Le Panel Taux peine à choisir dans l'arsenal de la BCE

le 05/05/2014 L'AGEFI Quotidien / Edition de 7H

Malgré l'accumulation de signaux inquiétants, la banque centrale devrait encore rester l'arme au pied

Mario Draghi, président de la BCE. © European Union 2014 EP

Tous les signes semblent converger vers une action prochaine de la BCE: persistance de la faiblesse de l’inflation en zone euro et de la force de la monnaie unique, mais aussi la réapparition de tensions croissantes sur le marché monétaire. Pourtant, le consensus anticipe que l'institution maintiendra sa politique monétaire intacte à l’issue de sa prochaine réunion qui se tiendra jeudi. Un statu quo qui devrait même se prolonger sur les six prochains mois, selon une grande majorité des économistes et gérants du Panel Agefi.

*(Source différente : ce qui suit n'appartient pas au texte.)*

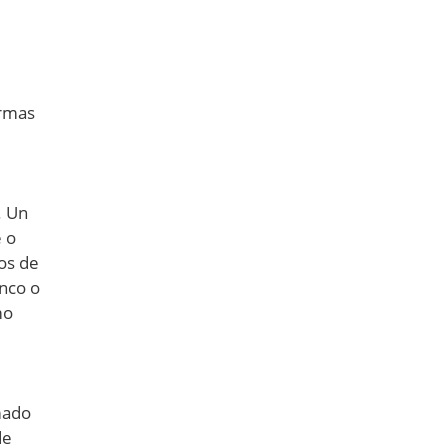
ormas
. Un
e o
os de
nco o
mo
mado
de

Sur les 21 panélistes, 18 anticipent un maintien des taux directeurs à 0,25% d’ici à fin octobre, sur fond d’amélioration de la conjoncture et de resserrement des spreads sur les parties longues. L’OAT française à 10 ans s’est enfoncée sous les 2%, à 1,92%, soit un spread avec le Bund allemand de 48 pb. Dans le même temps, le taux espagnol à 10 ans est passé sous le seuil des 3%. «Face à des marges de manœuvre assez faibles sur les taux et à la volonté d’éviter la mise en place de politiques non conventionnelles, la BCE a jusqu’ici choisi d’utiliser la forward guidance sur un éventuel QE», explique Natixis.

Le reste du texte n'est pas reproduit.